> **Exercise description**
Once the pictures are removed, reproduce what is left of the data below exactly.

**********

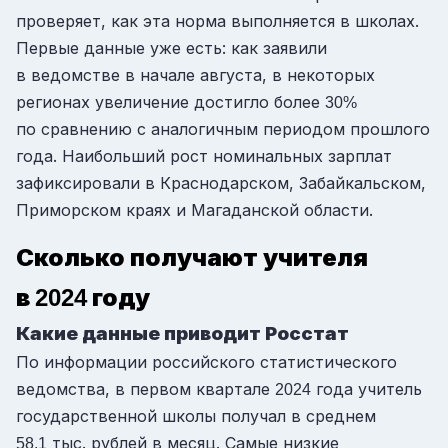
проверяет, как эта норма выполняется в школах.
Первые данные уже есть: как заявили
в ведомстве в начале августа, в некоторых
регионах увеличение достигло более
30%
по сравнению с аналогичным периодом прошлого
года. Наибольший рост номинальных зарплат
зафиксировали в Краснодарском, Забайкальском,
Приморском краях и Магаданской области.
Сколько получают учителя
в
году
2024
Какие данные приводит Росстат
По информации российского статистического
ведомства, в первом квартале
года учитель
2024
государственной школы получал в среднем
тыс. рублей в месяц. Самые низкие
58,1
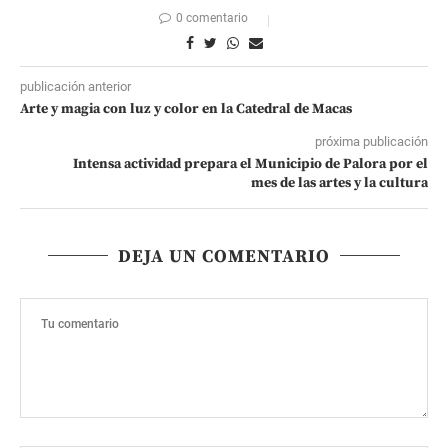
0 comentario
publicación anterior
Arte y magia con luz y color en la Catedral de Macas
próxima publicación
Intensa actividad prepara el Municipio de Palora por el
mes de las artes y la cultura
DEJA UN COMENTARIO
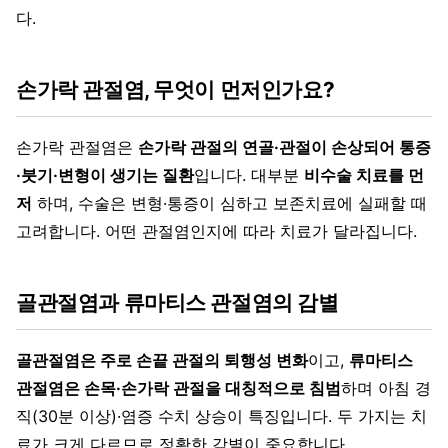
다.
손가락 관절염, 무엇이 먼저인가요?
손가락 관절염은
손가락 관절의 연골·관절이 손상되어 통증
·붓기·변형이 생기는 질환
입니다. 대부분
비수술 치료를 먼
저
하며, 수술은 변형·통증이 심하고 보존치료에 실패할 때
고려합니다. 어떤 관절염인지에 따라 치료가 달라집니다.
골관절염과 류마티스 관절염의 감별
골관절염은 주로 손끝 관절의 퇴행성 변화
이고,
류마티스
관절염은 손목·손가락 관절을 대칭적으로 침범
하며 아침 경
직(30분 이상)·염증 수치 상승이 특징입니다. 두 가지는 치
료가 크게 다르므로 정확한 감별이 중요합니다.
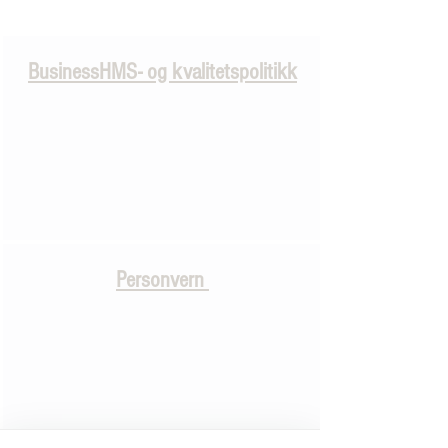
BusinessHMS- og kvalitetspolitikk
Personvern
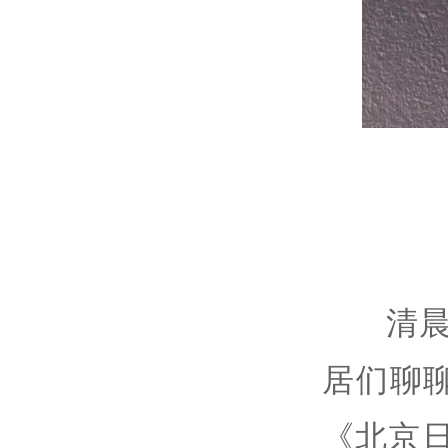
清
居们聊
《北京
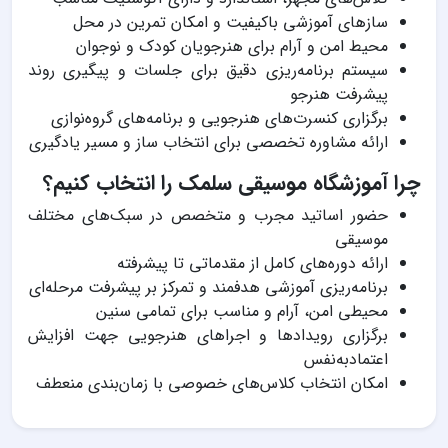
سازهای آموزشی باکیفیت و امکان تمرین در محل
محیط امن و آرام برای هنرجویان کودک و نوجوان
سیستم برنامه‌ریزی دقیق برای جلسات و پیگیری روند
پیشرفت هنرجو
برگزاری کنسرت‌های هنرجویی و برنامه‌های گروه‌نوازی
ارائه مشاوره تخصصی برای انتخاب ساز و مسیر یادگیری
چرا آموزشگاه موسیقی سلمک را انتخاب کنیم؟
حضور اساتید مجرب و متخصص در سبک‌های مختلف
موسیقی
ارائه دوره‌های کامل از مقدماتی تا پیشرفته
برنامه‌ریزی آموزشی هدفمند و تمرکز بر پیشرفت مرحله‌ای
محیطی امن، آرام و مناسب برای تمامی سنین
برگزاری رویدادها و اجراهای هنرجویی جهت افزایش
اعتمادبه‌نفس
امکان انتخاب کلاس‌های خصوصی با زمان‌بندی منعطف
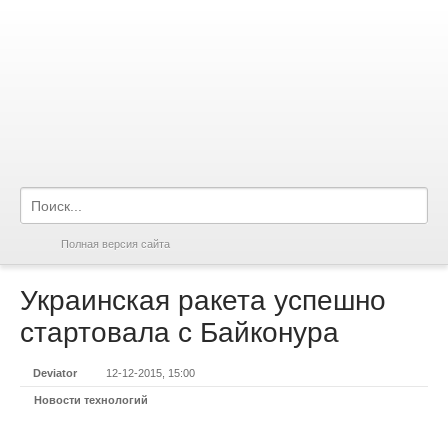
Полная версия сайта
Украинская ракета успешно
стартовала с Байконура
Deviator
12-12-2015, 15:00
Новости технологий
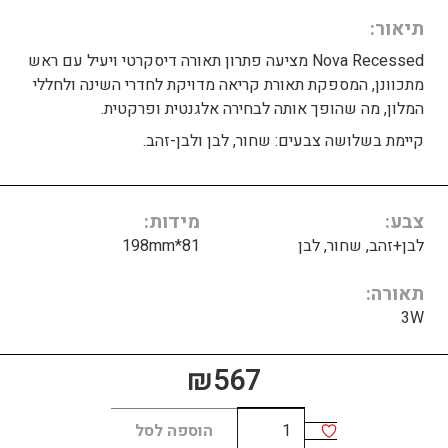
תיאור
Nova Recessed מציעה פתרון תאורה דיסקרטי ויעיל עם ראש
מתכוונן, המספקת תאורת קריאה מדויקת לחדרי השינה ולחללי
המלון, מה שהופך אותה לבחירה אלגנטית ופרקטית.
קיימת בשלושה צבעים: שחור, לבן ולבן-זהב.
צבע
מידות
לבן+זהב, שחור, לבן
81*198mm
תאורה
3W
₪
567
כמות
הוספה לסל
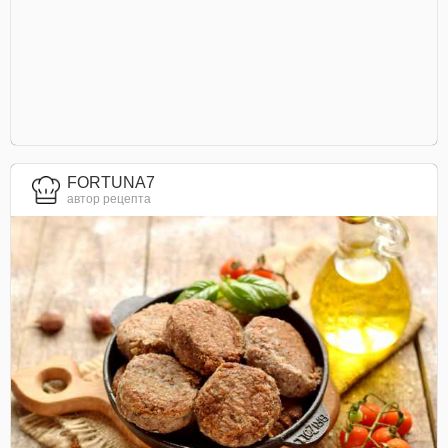
FORTUNA7
автор рецепта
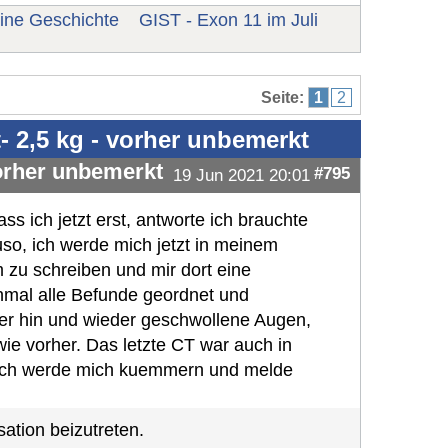
ine Geschichte
GIST - Exon 11 im Juli
Seite:
1
2
t- 2,5 kg - vorher unbemerkt
vorher unbemerkt
#795
19 Jun 2021 20:01
ass ich jetzt erst, antworte ich brauchte
so, ich werde mich jetzt in meinem
zu schreiben und mir dort eine
inmal alle Befunde geordnet und
er hin und wieder geschwollene Augen,
ie vorher. Das letzte CT war auch in
r ich werde mich kuemmern und melde
ation beizutreten.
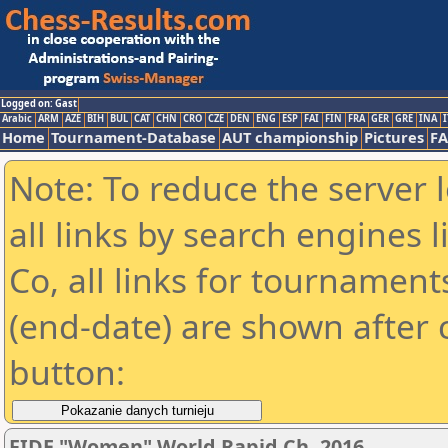
Logged on: Gast
Arabic
ARM
AZE
BIH
BUL
CAT
CHN
CRO
CZE
DEN
ENG
ESP
FAI
FIN
FRA
GER
GRE
INA
I
Home
Tournament-Database
AUT championship
Pictures
F
Note: To reduce the server 
all links by search engines
Co, all links for tournamen
(end-date) are shown after c
button:
FIDE "Women" World Rapid Ch. 2016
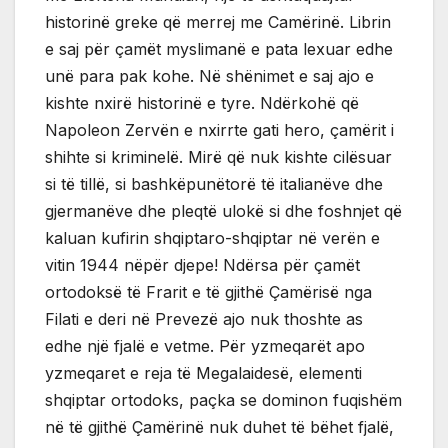
historinë greke që merrej me Camërinë. Librin
e saj për çamët myslimanë e pata lexuar edhe
unë para pak kohe. Në shënimet e saj ajo e
kishte nxirë historinë e tyre. Ndërkohë që
Napoleon Zervën e nxirrte gati hero, çamërit i
shihte si kriminelë. Mirë që nuk kishte cilësuar
si të tillë, si bashkëpunëtorë të italianëve dhe
gjermanëve dhe pleqtë ulokë si dhe foshnjet që
kaluan kufirin shqiptaro-shqiptar në verën e
vitin 1944 nëpër djepe! Ndërsa për çamët
ortodoksë të Frarit e të gjithë Çamërisë nga
Filati e deri në Prevezë ajo nuk thoshte as
edhe një fjalë e vetme. Për yzmeqarët apo
yzmeqaret e reja të Megalaidesë, elementi
shqiptar ortodoks, paçka se dominon fuqishëm
në të gjithë Çamërinë nuk duhet të bëhet fjalë,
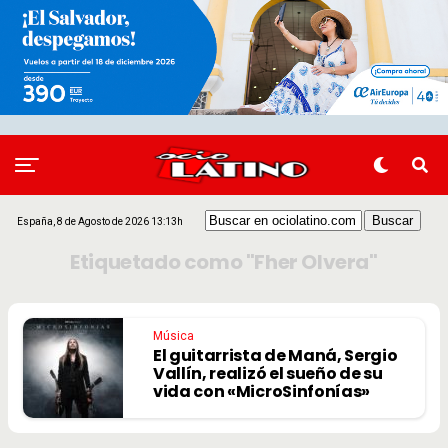
España, 8 de Agosto de 2026 13:13h
Etiquetado como "Fher Olvera"
Música
El guitarrista de Maná, Sergio
Vallín, realizó el sueño de su
vida con «MicroSinfonías»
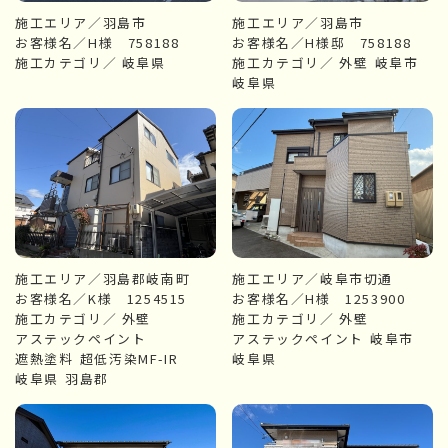
施工エリア／羽島市
施工エリア／羽島市
お客様名／H様 758188
お客様名／H様邸 758188
施工カテゴリ／
岐阜県
施工カテゴリ／
外壁
岐阜市
岐阜県
施工エリア／羽島郡岐南町
施工エリア／岐阜市切通
お客様名／K様 1254515
お客様名／H様 1253900
施工カテゴリ／
外壁
施工カテゴリ／
外壁
アステックペイント
アステックペイント
岐阜市
遮熱塗料
超低汚染MF-IR
岐阜県
岐阜県
羽島郡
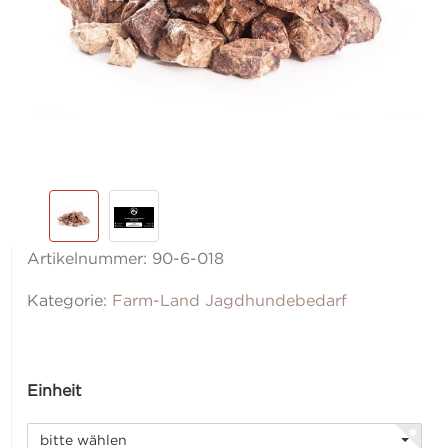
Artikelnummer:
90-6-018
Kategorie:
Farm-Land Jagdhundebedarf
Einheit
bitte wählen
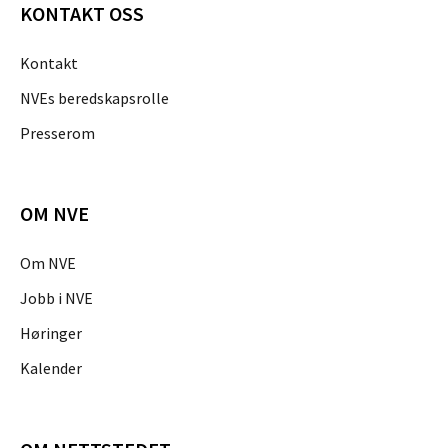
KONTAKT OSS
Kontakt
NVEs beredskapsrolle
Presserom
OM NVE
Om NVE
Jobb i NVE
Høringer
Kalender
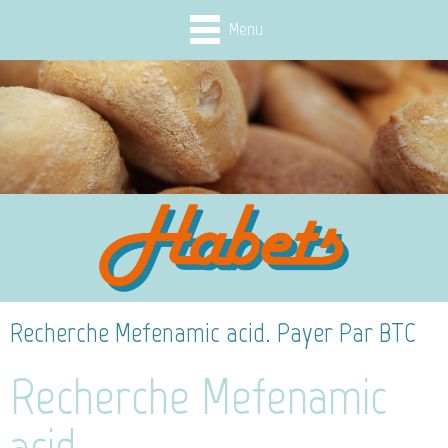
Menu
Recherche Mefenamic acid. Payer Par BTC
Recherche Mefenamic
acid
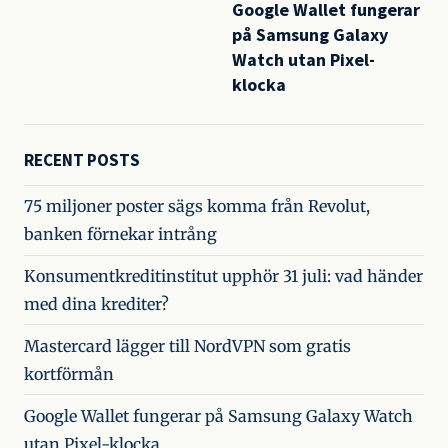
Google Wallet fungerar
navigation
på Samsung Galaxy
Watch utan Pixel-
klocka
RECENT POSTS
75 miljoner poster sägs komma från Revolut,
banken förnekar intrång
Konsumentkreditinstitut upphör 31 juli: vad händer
med dina krediter?
Mastercard lägger till NordVPN som gratis
kortförmån
Google Wallet fungerar på Samsung Galaxy Watch
utan Pixel-klocka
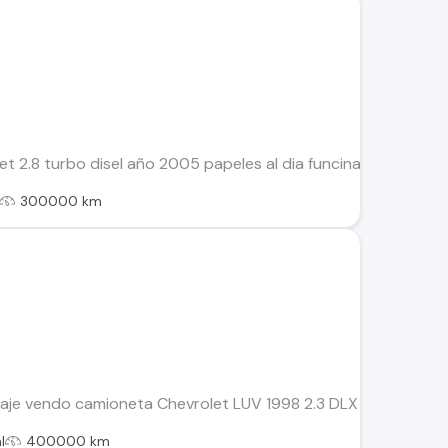
 2.8 turbo disel año 2005 papeles al dia funcinando precio 3
300000 km
aje vendo camioneta Chevrolet LUV 1998 2.3 DLX cabina simple
l
400000 km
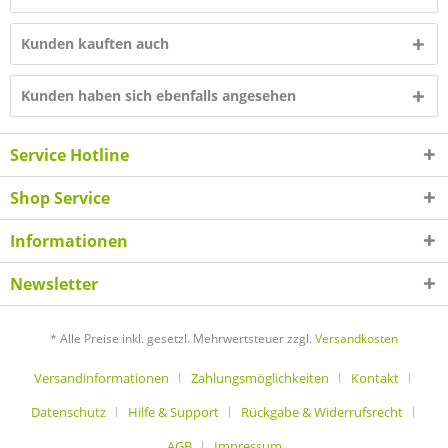
Kunden kauften auch
Kunden haben sich ebenfalls angesehen
Service Hotline
Shop Service
Informationen
Newsletter
* Alle Preise inkl. gesetzl. Mehrwertsteuer zzgl.
Versandkosten
Versandinformationen
Zahlungsmöglichkeiten
Kontakt
Datenschutz
Hilfe & Support
Rückgabe & Widerrufsrecht
AGB
Impressum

**********

> **Exercise output**
проверяет, как эта норма выполняется в школах.
Первые данные уже есть: как заявили
в ведомстве в начале августа, в некоторых
регионах увеличение достигло более
30%
по сравнению с аналогичным периодом прошлого
года. Наибольший рост номинальных зарплат
зафиксировали в Краснодарском, Забайкальском,
Приморском краях и Магаданской области.
Сколько получают учителя
в
году
2024
Какие данные приводит Росстат
По информации российского статистического
ведомства, в первом квартале
года учитель
2024
государственной школы получал в среднем
тыс. рублей в месяц. Самые низкие
58,1
0 comentario
publicación anterior
Arte y magia con luz y color en la Catedral de Macas
próxima publicación
Intensa actividad prepara el Municipio de Palora por el
mes de las artes y la cultura
DEJA UN COMENTARIO
다.
손가락 관절염, 무엇이 먼저인가요?
손가락 관절염은
손가락 관절의 연골·관절이 손상되어 통증
·붓기·변형이 생기는 질환
입니다. 대부분
비수술 치료를 먼
저
하며, 수술은 변형·통증이 심하고 보존치료에 실패할 때
고려합니다. 어떤 관절염인지에 따라 치료가 달라집니다.
골관절염과 류마티스 관절염의 감별
골관절염은 주로 손끝 관절의 퇴행성 변화
이고,
류마티스
관절염은 손목·손가락 관절을 대칭적으로 침범
하며 아침 경
직(30분 이상)·염증 수치 상승이 특징입니다. 두 가지는 치
료가 크게 다르므로 정확한 감별이 중요합니다.
BusinessHMS- og kvalitetspolitikk
Personvern
清
居们聊
《北京
سازهای آموزشی باکیفیت و امکان تمرین در محل
محیط امن و آرام برای هنرجویان کودک و نوجوان
سیستم برنامه‌ریزی دقیق برای جلسات و پیگیری روند
پیشرفت هنرجو
برگزاری کنسرت‌های هنرجویی و برنامه‌های گروه‌نوازی
ارائه مشاوره تخصصی برای انتخاب ساز و مسیر یادگیری
چرا آموزشگاه موسیقی سلمک را انتخاب کنیم؟
حضور اساتید مجرب و متخصص در سبک‌های مختلف
موسیقی
ارائه دوره‌های کامل از مقدماتی تا پیشرفته
برنامه‌ریزی آموزشی هدفمند و تمرکز بر پیشرفت مرحله‌ای
محیطی امن، آرام و مناسب برای تمامی سنین
برگزاری رویدادها و اجراهای هنرجویی جهت افزایش
اعتمادبه‌نفس
امکان انتخاب کلاس‌های خصوصی با زمان‌بندی منعطف
Полная версия сайта
Украинская ракета успешно
стартовала с Байконура
Deviator
12-12-2015, 15:00
Новости технологий
תיאור
Nova Recessed מציעה פתרון תאורה דיסקרטי ויעיל עם ראש
מתכוונן, המספקת תאורת קריאה מדויקת לחדרי השינה ולחללי
המלון, מה שהופך אותה לבחירה אלגנטית ופרקטית.
קיימת בשלושה צבעים: שחור, לבן ולבן-זהב.
צבע
מידות
לבן+זהב, שחור, לבן
81*198mm
תאורה
3W
₪
567
כמות
הוספה לסל
FORTUNA7
автор рецепта
ine Geschichte
GIST - Exon 11 im Juli
Seite:
1
2
t- 2,5 kg - vorher unbemerkt
vorher unbemerkt
#795
19 Jun 2021 20:01
ass ich jetzt erst, antworte ich brauchte
so, ich werde mich jetzt in meinem
zu schreiben und mir dort eine
inmal alle Befunde geordnet und
er hin und wieder geschwollene Augen,
ie vorher. Das letzte CT war auch in
r ich werde mich kuemmern und melde
ation beizutreten.
Logged on: Gast
Arabic
ARM
AZE
BIH
BUL
CAT
CHN
CRO
CZE
DEN
ENG
ESP
FAI
FIN
FRA
GER
GRE
INA
I
Home
Tournament-Database
AUT championship
Pictures
F
Note: To reduce the server 
all links by search engines
Co, all links for tournamen
(end-date) are shown after c
button:
FIDE "Women" World Rapid Ch. 2016
historinë greke që merrej me Camërinë. Librin
e saj për çamët myslimanë e pata lexuar edhe
unë para pak kohe. Në shënimet e saj ajo e
kishte nxirë historinë e tyre. Ndërkohë që
Napoleon Zervën e nxirrte gati hero, çamërit i
shihte si kriminelë. Mirë që nuk kishte cilësuar
si të tillë, si bashkëpunëtorë të italianëve dhe
gjermanëve dhe pleqtë ulokë si dhe foshnjet që
kaluan kufirin shqiptaro-shqiptar në verën e
vitin 1944 nëpër djepe! Ndërsa për çamët
ortodoksë të Frarit e të gjithë Çamërisë nga
Filati e deri në Prevezë ajo nuk thoshte as
edhe një fjalë e vetme. Për yzmeqarët apo
yzmeqaret e reja të Megalaidesë, elementi
shqiptar ortodoks, paçka se dominon fuqishëm
në të gjithë Çamërinë nuk duhet të bëhet fjalë,
España, 8 de Agosto de 2026 13:13h
Etiquetado como "Fher Olvera"
Música
El guitarrista de Maná, Sergio
Vallín, realizó el sueño de su
vida con «MicroSinfonías»
施工エリア／羽島市
施工エリア／羽島市
お客様名／H様 758188
お客様名／H様邸 758188
施工カテゴリ／
岐阜県
施工カテゴリ／
外壁
岐阜市
岐阜県
施工エリア／羽島郡岐南町
施工エリア／岐阜市切通
お客様名／K様 1254515
お客様名／H様 1253900
施工カテゴリ／
外壁
施工カテゴリ／
外壁
アステックペイント
アステックペイント
岐阜市
遮熱塗料
超低汚染MF-IR
岐阜県
岐阜県
羽島郡
Artikelnummer:
90-6-018
Kategorie:
Farm-Land Jagdhundebedarf
Einheit
bitte wählen
KONTAKT OSS
Kontakt
NVEs beredskapsrolle
Presserom
OM NVE
Om NVE
Jobb i NVE
Høringer
Kalender
Menu
Recherche Mefenamic acid. Payer Par BTC
Recherche Mefenamic
acid
Google Wallet fungerar
navigation
på Samsung Galaxy
Watch utan Pixel-
klocka
RECENT POSTS
75 miljoner poster sägs komma från Revolut,
banken förnekar intrång
Konsumentkreditinstitut upphör 31 juli: vad händer
med dina krediter?
Mastercard lägger till NordVPN som gratis
kortförmån
Google Wallet fungerar på Samsung Galaxy Watch
utan Pixel-klocka
 2.8 turbo disel año 2005 papeles al dia funcinando precio 3
300000 km
aje vendo camioneta Chevrolet LUV 1998 2.3 DLX cabina simple
l
400000 km
Kunden kauften auch
Kunden haben sich ebenfalls angesehen
Service Hotline
Shop Service
Informationen
Newsletter
* Alle Preise inkl. gesetzl. Mehrwertsteuer zzgl.
Versandkosten
Versandinformationen
Zahlungsmöglichkeiten
Kontakt
Datenschutz
Hilfe & Support
Rückgabe & Widerrufsrecht
AGB
Impressum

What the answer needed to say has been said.